Fans of the movie The Big Short may relate to how obscure and vague financial instruments — exchanged from one entity to another — created one of the biggest shocks to the modern financial system. The financial crisis of 2008 created a rupture in both how the public perceived bankers and how governments came to realise that the banking industry was indeed something they neither properly understood nor regulated in a highly connected world.
The 2008 events unfolded due to the situation with the U.S. mortgage market — the easy access to liquidity, and the creation and selling of packaged instruments composed of mortgages to institutional investors. This process, known as securitization, enabled the creation of new financial instruments, primarily mortgage-backed securities, which in turn allowed lenders to re-package, offset balance-sheet risk and re-sell the loans to other investors.

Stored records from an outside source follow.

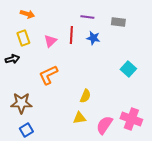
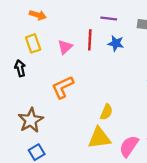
black arrow: (12, 59) -> (20, 68), turned -88
brown star: (21, 103) -> (31, 120), turned -30
yellow triangle: (79, 118) -> (99, 138), size x1.5

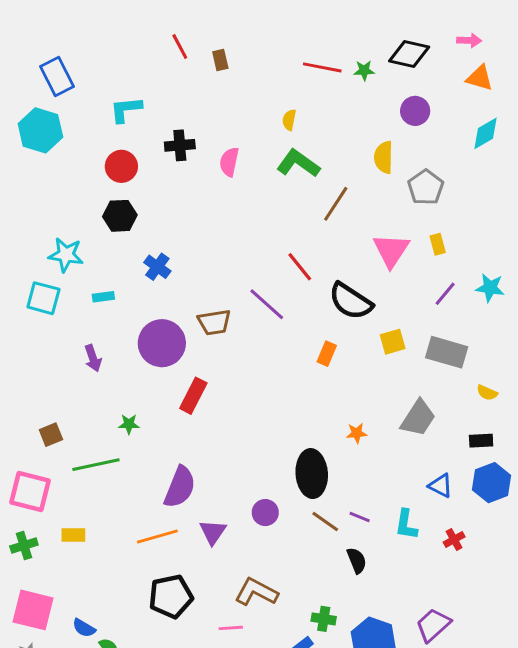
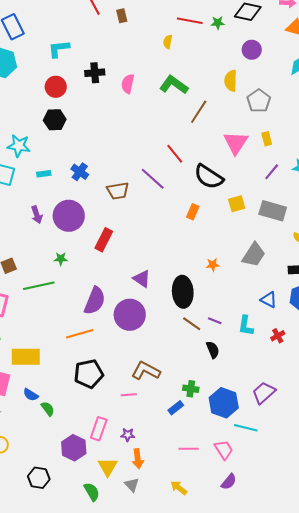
yellow semicircle: (289, 120) -> (168, 42), moved
blue cross: (157, 267) -> (80, 172), moved
purple circle: (162, 343) -> (69, 216), moved
purple circle: (265, 513) -> (130, 315), moved, size x1.8
purple triangle: (213, 532) -> (142, 279), moved, turned -30
yellow rectangle: (73, 535) -> (26, 357), moved, size x1.8

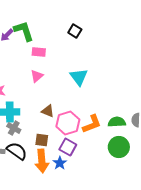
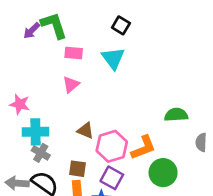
cyan triangle: (79, 77) -> (113, 58), moved
green semicircle: (117, 122) -> (176, 115), moved
green circle: (119, 147) -> (163, 173), moved

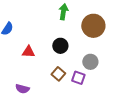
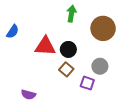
red triangle: (28, 52) -> (45, 46), moved, size x1.5
brown square: (58, 74) -> (66, 69), moved

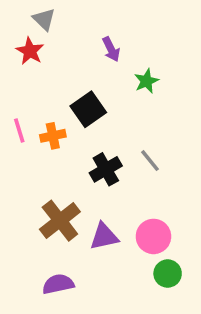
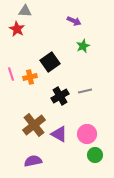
gray triangle: (44, 19) -> (25, 11), turned -40
purple arrow: (111, 49) -> (74, 21), moved, turned -40
gray line: (150, 161) -> (85, 91), turned -64
purple triangle: (104, 236) -> (59, 134), turned 42

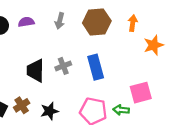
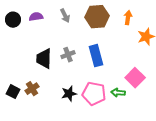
gray arrow: (60, 21) -> (65, 16), turned -40
pink square: (141, 93) -> (135, 78), turned -30
black star: (49, 111) -> (69, 94), moved

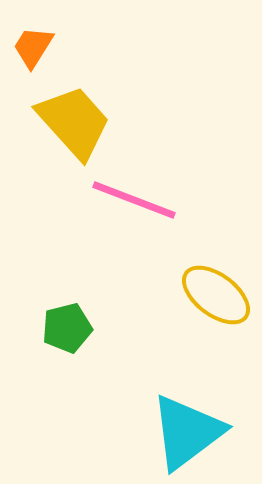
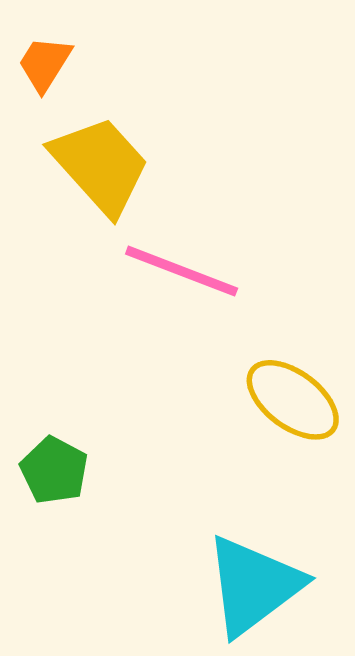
green pentagon: (67, 328) -> (54, 470), moved, turned -30

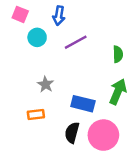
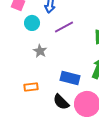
gray star: (46, 84) -> (40, 51), moved
black semicircle: (72, 133) -> (61, 102), turned -60

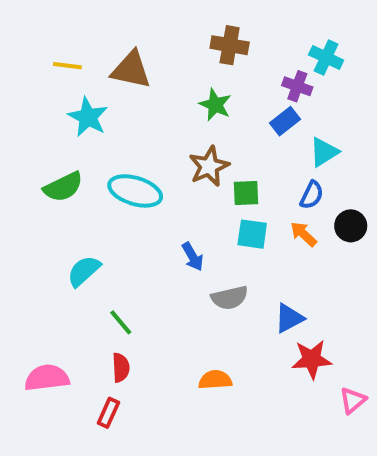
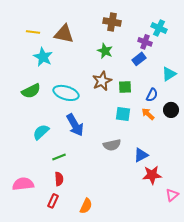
cyan triangle: (324, 152) -> (169, 74), moved
green square: (246, 193) -> (125, 87), moved
blue arrow: (193, 257) -> (75, 125), moved, size x1.6
green line: (121, 322) -> (59, 157), turned -72
orange semicircle: (215, 380) -> (86, 206), moved, turned 119

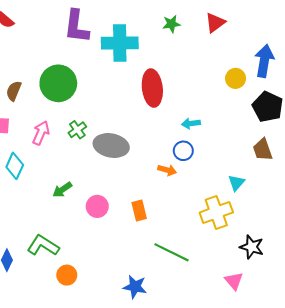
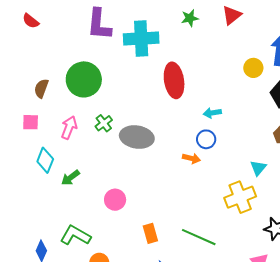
green arrow: (62, 190) -> (70, 178), moved
pink circle: (97, 206) -> (115, 200), moved
orange rectangle: (139, 210) -> (150, 233), moved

Shaken by the 2008 crisis, Europe has responded to the problem with an increased number of strict regulations. But are regulations enough? Can we leverage emerging technologies to ensure a safe and transparent securitization market?

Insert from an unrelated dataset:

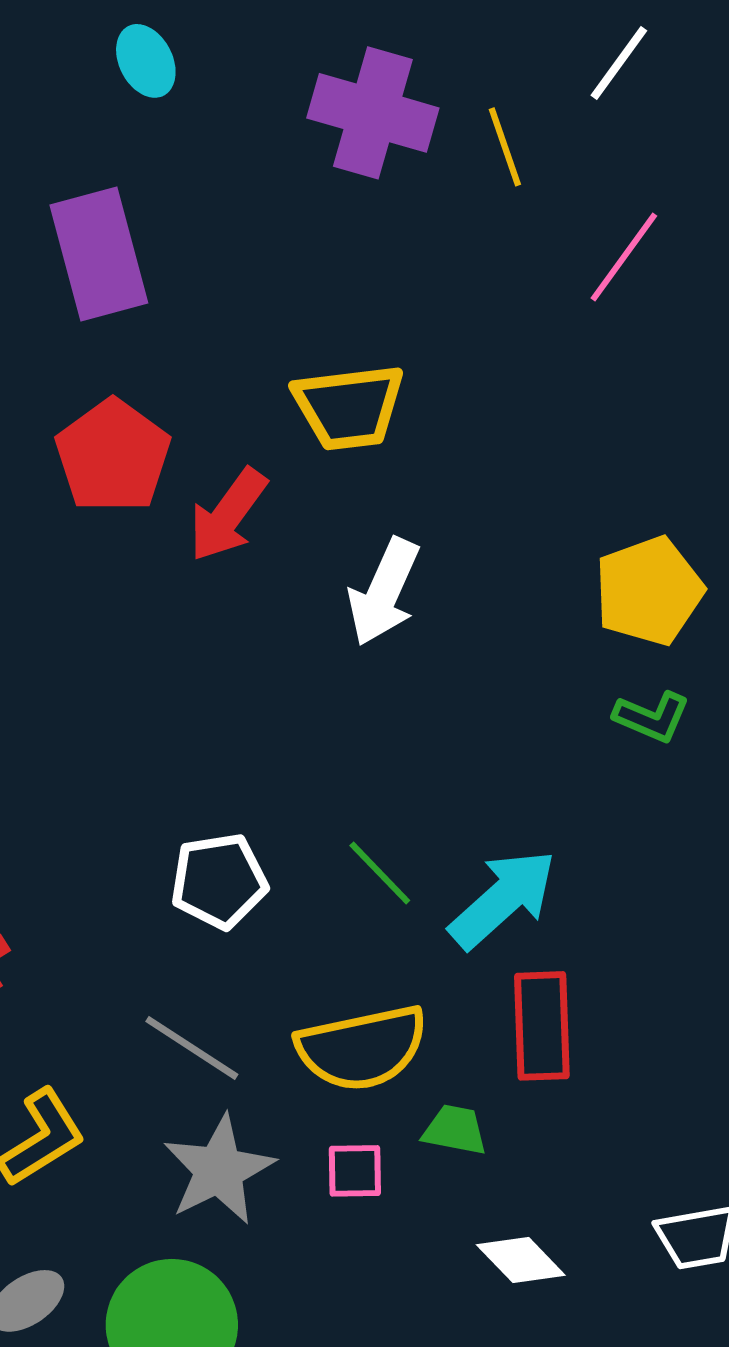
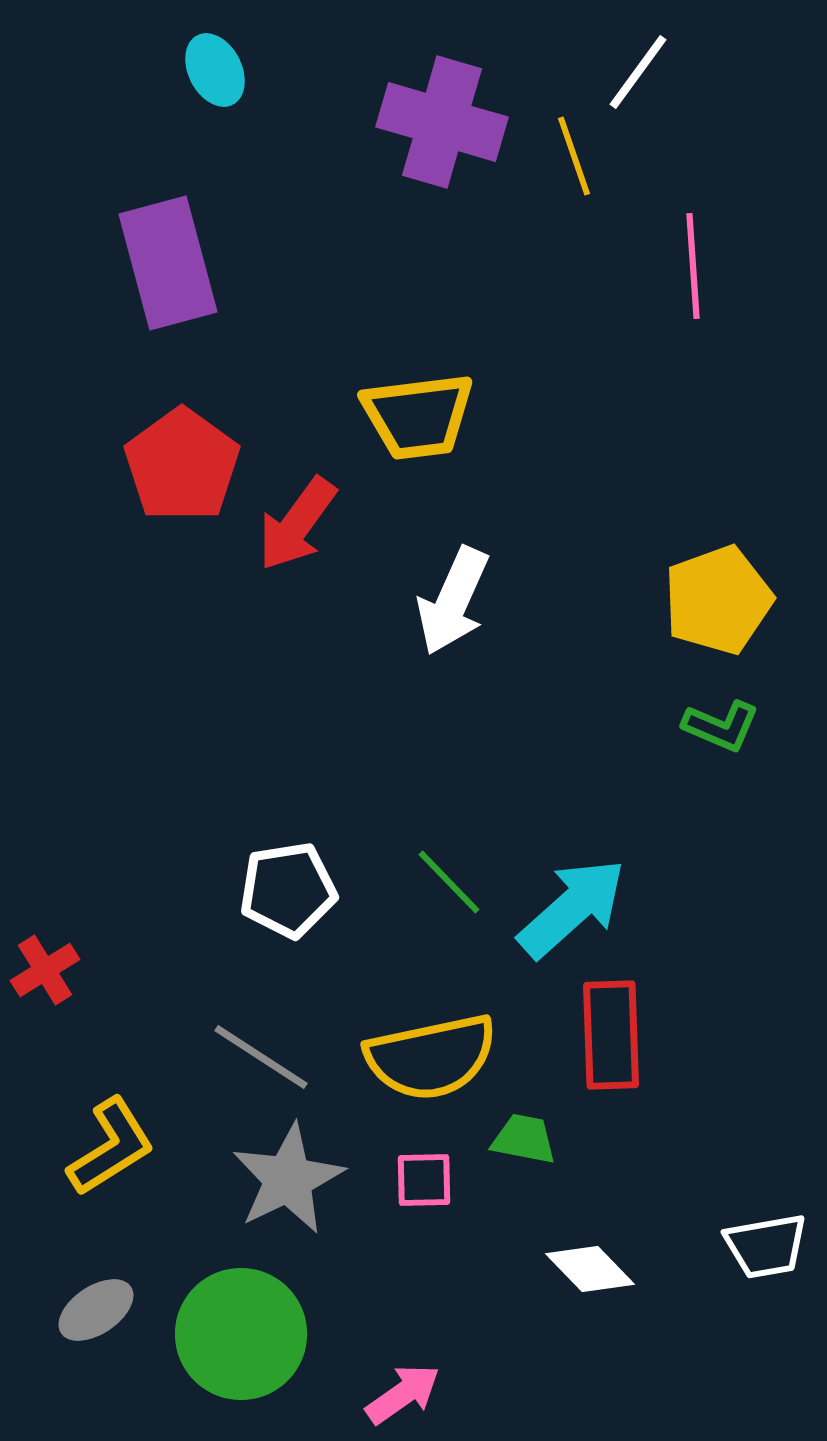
white line: (619, 63) -> (638, 72), moved
pink line: (624, 257) -> (693, 266), turned -40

What is asset-backed securitization?
Put simply, securitization is the practice of creating pools of various types of debt — mortgages, credit cards, auto or student loans — and reselling them as tradable securities.

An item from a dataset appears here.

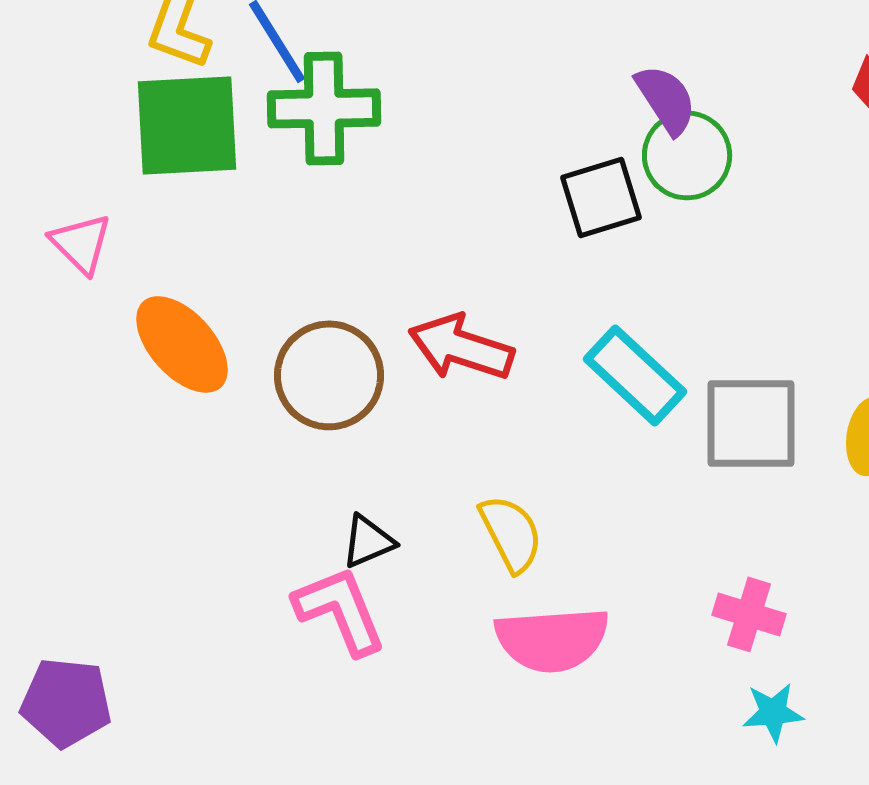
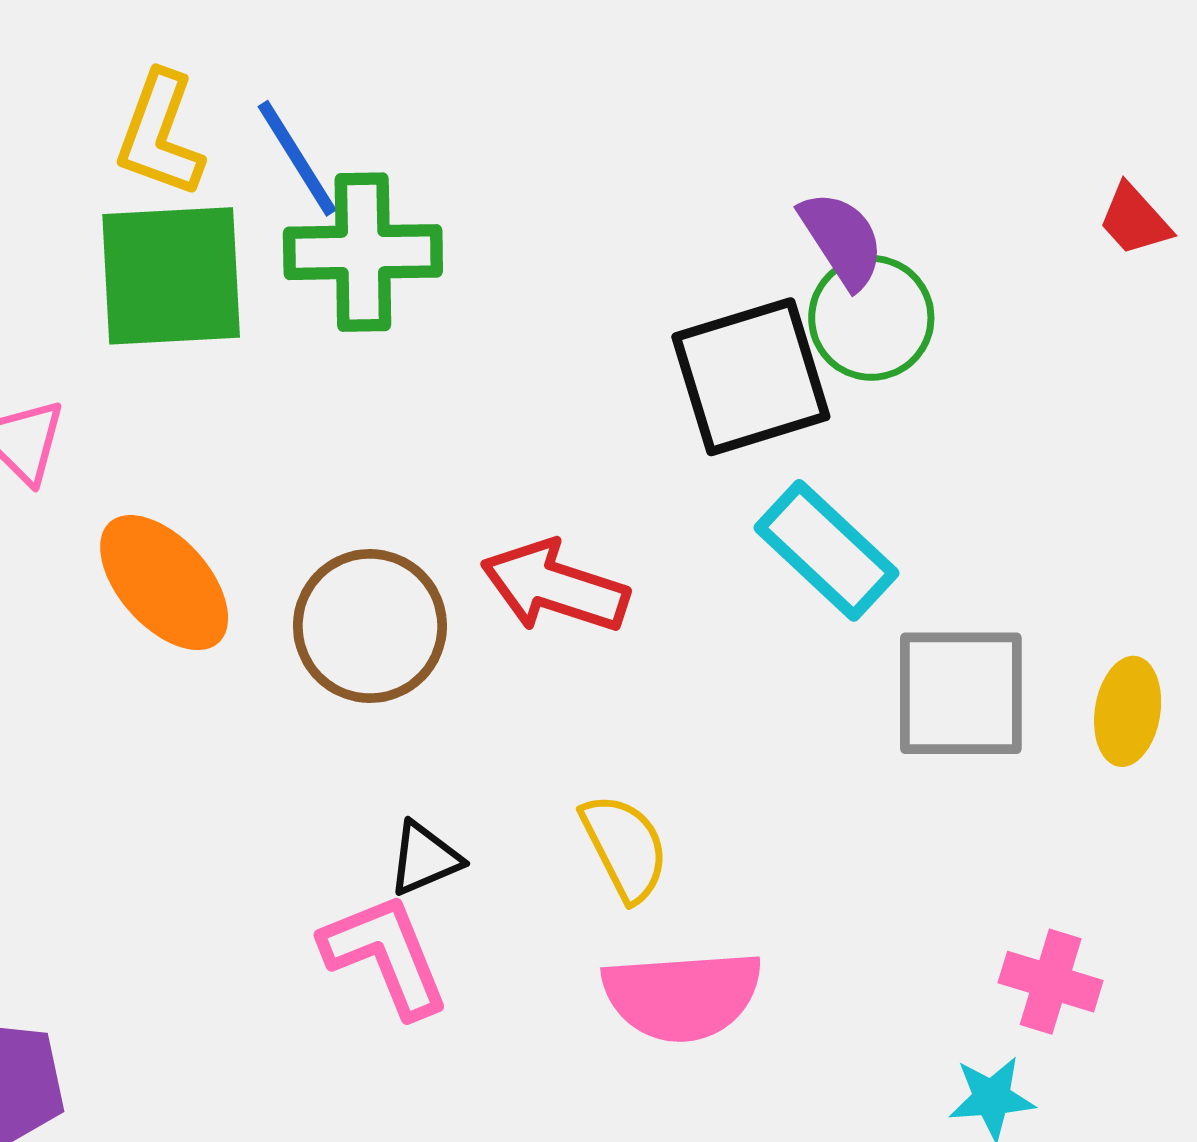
black square: (601, 197) -> (751, 377), size x1.4
cyan rectangle: (635, 375) -> (826, 550), moved
pink cross: (749, 614) -> (1051, 982), moved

The complexity inherent in the creation of a securitized asset can limit an investor’s ability to monitor the make-up, and hence, the associated risk. Coupled with multiple layers of securitization and lax underwriting standards, investors may not be fully aware of the constituents and performance of the underlying assets, which may lead to a new crisis.
Securitization plays a significant role in allowing banks to transfer the risk of some of their loans off their books, allowing for access to capital for creating and selling new loans. Today, there is an upward trend in bringing new securitized assets to market, albeit with tighter controls.
Current state of play in Europe
The asset securitization market in Europe is considerably smaller than the U.S. market. European securitization markets operate under strict balance sheet requirements.
Data from the Association for Financial Markets in Europe (AFME) shows the securitization market in Europe decreased from €800 billion to just over €200 billion in 2017. Total issuance was €235 billion in 2017, down 1.9 per cent from 2016. According to recent figures, less than 2 per cent of outstanding mortgage loans in Europe are currently funded through securitization.
A changing regulatory landscape
EU regulators are keen to facilitate the market by relaxing the rules associated with capital holdings. The European Commission introduced new and simplified rules for securitization under the “simple, transparent and standardised” (STS) securitization framework.
These new regulations set a general securitization framework and also create a specific STS securitization framework to update required capital treatments and allow favourable capital treatment for some STS securitization products. The aim is to promote a safe European securitization market.
Technology to the rescue
The new EU regulations are introduced just as new technologies, such as blockchain and digital platforms, emerge, providing increased transparency and provenance of the underlying assets. Creating such digital platforms can help increase the efficiency of asset-backed securitization and help regulators, banks and the market to avoid catastrophic financial crises.
When creating such platforms, it is key to address the challenges and opportunities associated with asset securitization. The platform would need to provide a high level of transparency, lower cost to market, and a reduced time to market in the processes traditionally associated with asset securitization. Furthermore, it would need to allow regulators and auditors to have oversight of the underlying tranches and composition, which would help reduce risk for any future investment decisions.
For example, Othera, a FinTech, has created software with a loan origination platform based on blockchain technology, which allows end-to-end loan management and loan sales, enabling loan originators and investors to directly connect and transact debt- or asset-backed securities with greater transparency and lower risk. Othera is now collaborating with DXC Technology to ensure secure deployment of the platform and integration of bank-grade security services.
Using such digital platforms can help digitise and segment the loans, converting them into products that can easily be traded on the marketplace. Using digital platforms can bring multiple benefits, such as faster securitization and greater liquidity, plus cost and time savings, due to an automated process workflow, as well as increased efficiency and transparency — thanks to blockchain — for the entire securitization process.